Re: [RFC 0/1] memfd: Support mapping to zero page on reading

From: Matthew Wilcox
Date: Tue Jan 11 2022 - 23:32:52 EST


On Tue, Jan 11, 2022 at 06:30:31PM -0800, Hugh Dickins wrote:
> But I have to say that use of ZERO_PAGE for shmem/memfd/tmpfs read-fault
> might (potentially) be very welcome. Not as some MFD_ZEROPAGE special
> case, but as how it would always work. Deleting the shmem_recalc_inode()
> cruft, which is there to correct accounting for the unmodified read-only
> pages, after page reclaim has got around to freeing them later.
>
> It does require more work than you gave it in 1/1: mainly, as you call
> out above, there's a need to note in the mapping's XArray when ZERO_PAGE
> has been used at an offset, and do an rmap walk to unmap those ptes when
> a writable page is substituted - see __xip_unmap() in Linux 3.19's
> mm/filemap_xip.c for such an rmap walk.

I think putting a pointer to the zero page in the XArray would introduce
some unwelcome complexity, but the XArray has a special XA_ZERO_ENTRY
which might be usable for such a thing.
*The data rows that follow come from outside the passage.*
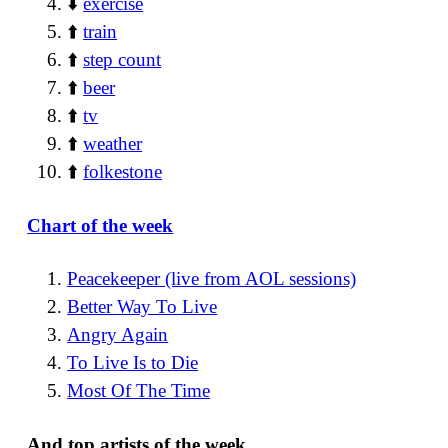
⬇️
exercise
⬆️
train
⬆️
step count
⬆️
beer
⬆️
tv
⬆️
weather
⬆️
folkestone
Chart of the week
Peacekeeper (live from AOL sessions)
Better Way To Live
Angry Again
To Live Is to Die
Most Of The Time
And top artists of the week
It would need some careful
analysis and testing, of course, but it might also let us remove
the special cases in the DAX code for DAX_ZERO_PAGE.

I agree with you that temporarily allocating pages has worked "well
enough", but maybe some workloads would benefit; even for files on block
device filesystems, reading a hole and never writing to it may be common
enough that this is an optimisation we've been missing for many years.